Image result for dream pictures 

Again for the record, this is not going to be a judgement of certain individuals from my side, I did not choose for them to be in my dreams, I am just documenting the dreams as how they had happened.

You learned to run from what you feel, and that is why we allegedly have nightmares.
To deny is to invite madness. To accept is to control.
Those heart - hammering nightmares that start tolose coherence even as your'e waking up from them, but that still manage to leave their mouldering fingerprints all across your day.

Date unknown, I believe I was still living with my mother. In the dream I am protecting a female' s ( unknown) dignity, even if it was only in a dream. It felt great to feel that strong again. I hardly recognised myself.

Tuesday 17 September 2019, had avery graphic dream last night about myself and others training in real life crime investigation crimes. It was actually boring for me because all the stuff that were on the scenes I was already familiar to me, I had seen worse. At one stage I observed a shooting insident and then a individual being ran over by a military tank. Some youngsters is driving a vehicle very reckless, giving me a shit attitude. In the dream these training were like a film strip, but going in fast foward. It was borring for me, not a shock for me.

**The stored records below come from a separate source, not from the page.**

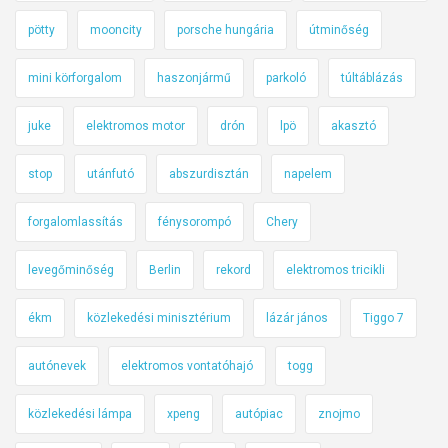
pötty
mooncity
porsche hungária
útminőség
mini körforgalom
haszonjármű
parkoló
túltáblázás
juke
elektromos motor
drón
lpö
akasztó
stop
utánfutó
abszurdisztán
napelem
forgalomlassítás
fénysorompó
Chery
levegőminőség
Berlin
rekord
elektromos tricikli
ékm
közlekedési minisztérium
lázár jános
Tiggo 7
autónevek
elektromos vontatóhajó
togg
közlekedési lámpa
xpeng
autópiac
znojmo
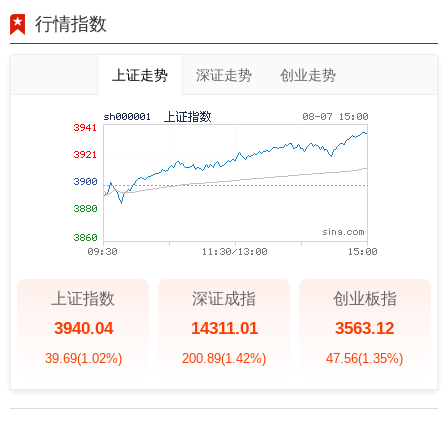
行情指数
上证走势
深证走势
创业走势
上证指数
深证成指
创业板指
3940.04
14311.01
3563.12
39.69
(1.02%)
200.89
(1.42%)
47.56
(1.35%)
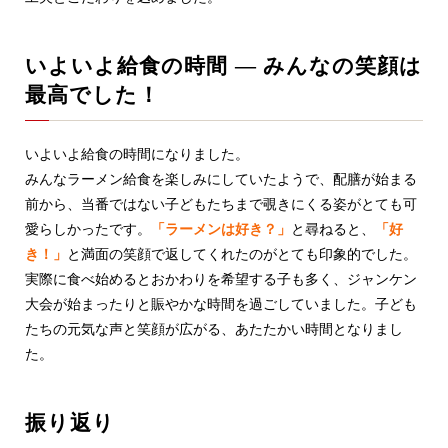
いよいよ給食の時間 — みんなの笑顔は
最高でした！
いよいよ給食の時間になりました。
みんなラーメン給食を楽しみにしていたようで、配膳が始まる
前から、当番ではない子どもたちまで覗きにくる姿がとても可
愛らしかったです。
「ラーメンは好き？」
と尋ねると、
「好
き！」
と満面の笑顔で返してくれたのがとても印象的でした。
実際に食べ始めるとおかわりを希望する子も多く、ジャンケン
大会が始まったりと賑やかな時間を過ごしていました。子ども
たちの元気な声と笑顔が広がる、あたたかい時間となりまし
た。
振り返り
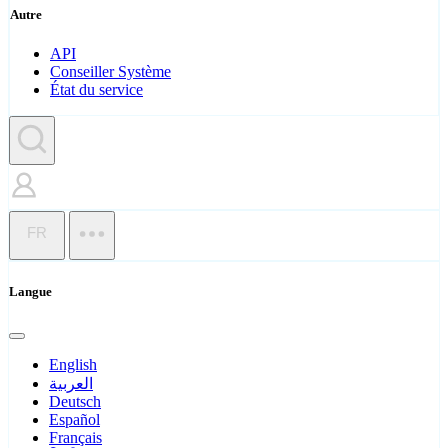
Autre
API
Conseiller Système
État du service
FR
Langue
English
العربية
Deutsch
Español
Français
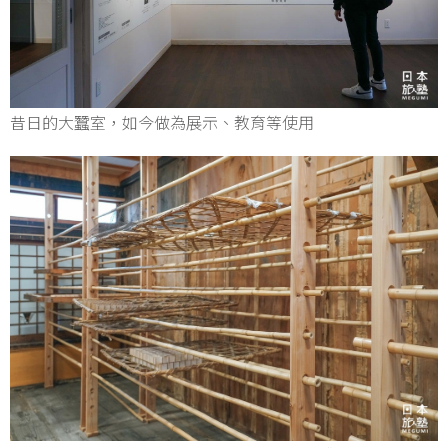
昔日的大蠶室，如今做為展示、教育等使用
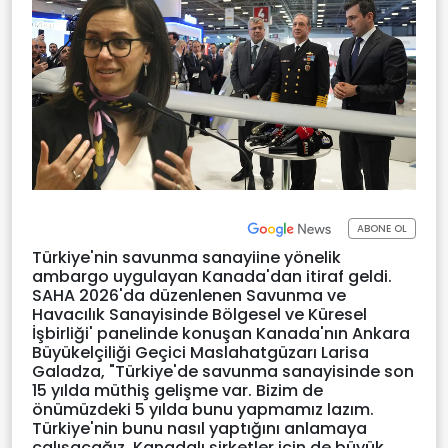
ABONE OL
Türkiye'nin savunma sanayiine yönelik
ambargo uygulayan Kanada'dan itiraf geldi.
SAHA 2026'da düzenlenen Savunma ve
Havacılık Sanayisinde Bölgesel ve Küresel
İşbirliği' panelinde konuşan Kanada'nın Ankara
Büyükelçiliği Geçici Maslahatgüzarı Larisa
Galadza, "Türkiye'de savunma sanayisinde son
15 yılda müthiş gelişme var. Bizim de
önümüzdeki 5 yılda bunu yapmamız lazım.
Türkiye'nin bunu nasıl yaptığını anlamaya
çalışacağız. Kanadalı şirketler için de büyük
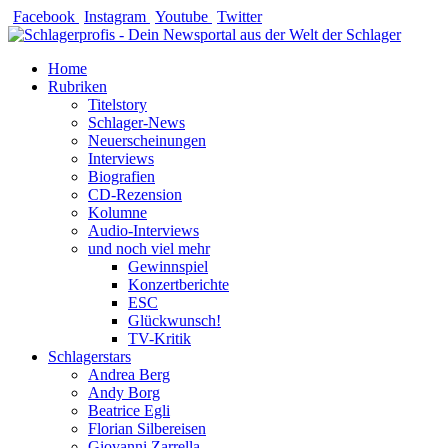
Zum
Facebook
Instagram
Youtube
Twitter
Inhalt
springen
Home
Rubriken
Titelstory
Schlager-News
Neuerscheinungen
Interviews
Biografien
CD-Rezension
Kolumne
Audio-Interviews
und noch viel mehr
Gewinnspiel
Konzertberichte
ESC
Glückwunsch!
TV-Kritik
Schlagerstars
Andrea Berg
Andy Borg
Beatrice Egli
Florian Silbereisen
Giovanni Zarrella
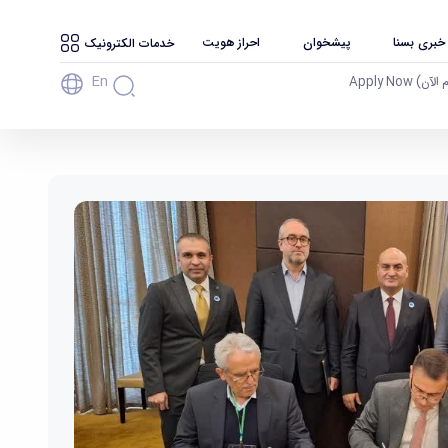
 خبری بسنا
پیشخوان
احراز هویت
خدمات الکترونیک
En
آن) Apply Now
ی سینا همدان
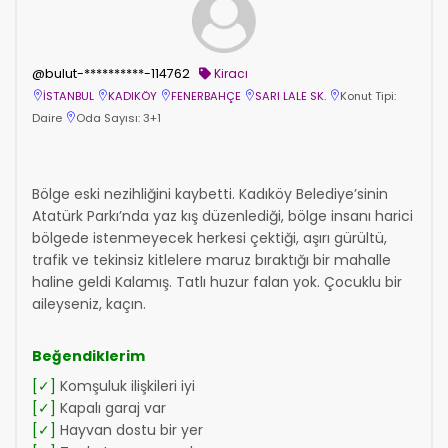
@bulut-**********-114762
Kiracı
İSTANBUL
KADIKÖY
FENERBAHÇE
SARI LALE SK.
Konut Tipi:
Daire
Oda Sayısı: 3+1
Bölge eski nezihliğini kaybetti. Kadıköy Belediye’sinin
Atatürk Parkı’nda yaz kış düzenlediği, bölge insanı harici
bölgede istenmeyecek herkesi çektiği, aşırı gürültü,
trafik ve tekinsiz kitlelere maruz bıraktığı bir mahalle
haline geldi Kalamış. Tatlı huzur falan yok. Çocuklu bir
aileyseniz, kaçın.
Beğendiklerim
[✓]
Komşuluk ilişkileri iyi
[✓]
Kapalı garaj var
[✓]
Hayvan dostu bir yer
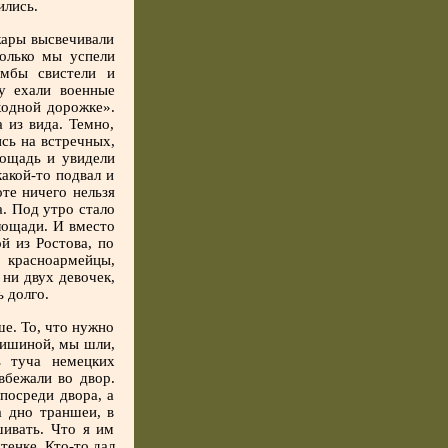
ились.
жары высвечивали
олько мы успели
омбы свистели и
у ехали военные
еходной дорожке».
 из вида. Темно,
сь на встречных,
ощадь и увидели
акой-то подвал и
те ничего нельзя
. Под утро стало
лощади. И вместо
й из Ростова, по
 красноармейцы,
ни двух девочек,
 долго.
ше. То, что нужно
 тишиной, мы шли,
ь туча немецких
вбежали во двор.
посреди двора, а
а дно траншеи, в
шивать. Что я им
тенке. Кто-то дал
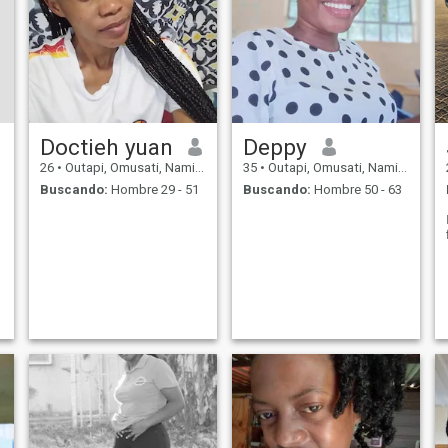
Doctieh yuan
Deppy
26
•
Outapi, Omusati, Namibia
35
•
Outapi, Omusati, Namibia
Buscando:
Hombre 29 - 51
Buscando:
Hombre 50 - 63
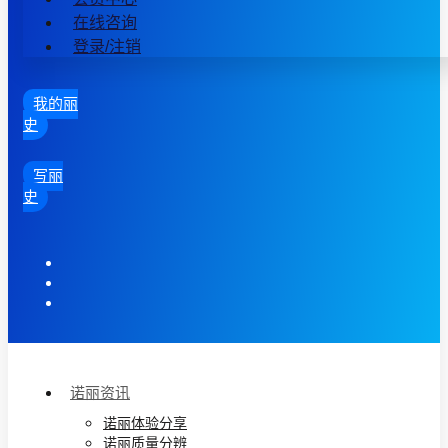
在线咨询
登录/注销
我的丽
史
写丽
史
诺丽资讯
诺丽体验分享
诺丽质量分辨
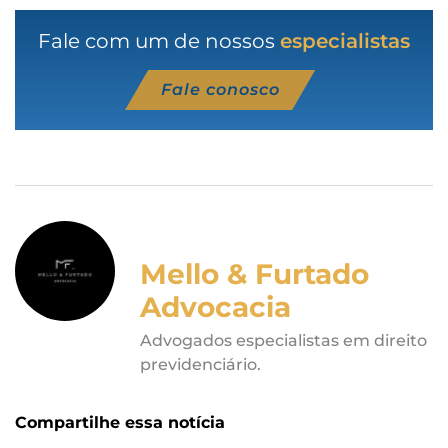
Fale com um de nossos
especialistas
Fale conosco
Mello & Furtado
Advocacia
Advogados especialistas em direito
previdenciário.
Compartilhe essa notícia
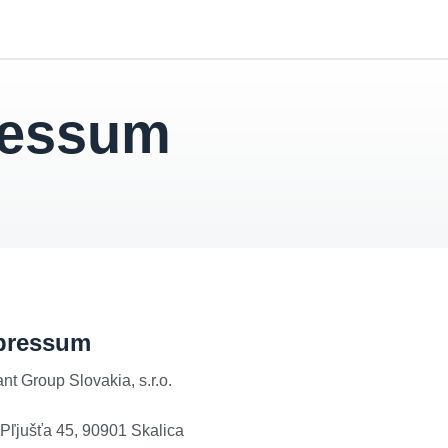
ressum
pressum
ant Group Slovakia, s.r.o.
.Pľjušťa 45, 90901 Skalica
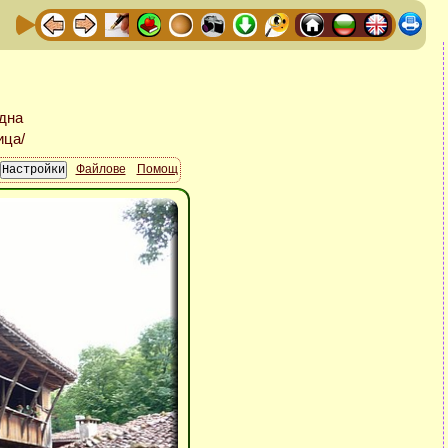
Файлове
Помощ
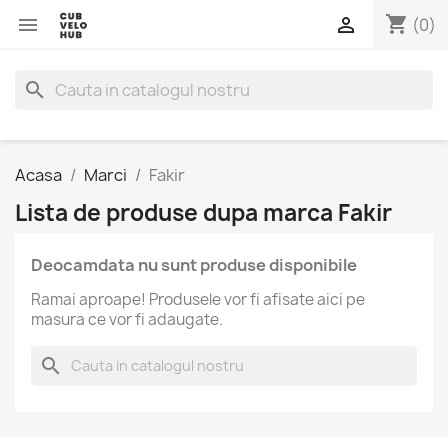
shopping_cart


(0)
search
Acasa
Marci
Fakir
Lista de produse dupa marca Fakir
Deocamdata nu sunt produse disponibile
Ramai aproape! Produsele vor fi afisate aici pe
masura ce vor fi adaugate.
search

Wednesday 25 September 2019.
I had a dream about myself and an unknown individual cleaning and tiding up a premises after the occupant died. We are getting things ready for the funeral and then came to the conclusion that no one will come to the funeral. I believe that were my premises. Stefan Brink also in dream...something about going to another premises where digital appliances were stored..the dead person's belongings

Tuesday 15 October 2019, dreamed about police dogs tackling people, even woman and children. Myself and my son Ruan is somewhere and I informed him about my plans to kill myself.....

Monday 25 November 2019, before going to sleep, I noticed a strange feeling in my body, more in my chest and brain. Dreaming about my brother Ronnie, he was wearing a police uniform and he was a polce reservist. (Totally out of his character)


I believe God is selective to let me remember any dreams, maybe He wants me to learn from them.

Friday 13 December 2019, had a dream about myself actually sleeping ( in the dream) and wile I was sleeping I had a sort of attack . My brother William was also in the dream. 
I was at my parents home in Swart avenue, there were a unknown female teasing me..
My mother's second borne son was also there and he was giving presents to everyone in a sarcastic manner. The reader will noticed that I refered to the second son rather than my brother. When the timing is right I will revealed it all.....and yes, I still need to kill him.



Sleep disturbances could also be an indicator of a repressed memory. 

In nightmares, I still remember. I cut short the lives of the young and old with a bullet. It never leaves me.

Friday 24 January 2020, knew I was dreaming last night or this morning, the only thing I can remember is that a beatiful woman approach me from a terrace and kissed me, I could hear people gossiping behind us

Date unknown, should be some time in 2017...
In the dream I am back in the uniform branch of the SAP and they had premoted me to Captain. Esmarie is with me and giving me advise.
(It never appealed to me to become an officer, I was always a grunt. I always said that I dont need to become an officer to lead, and I did lead.)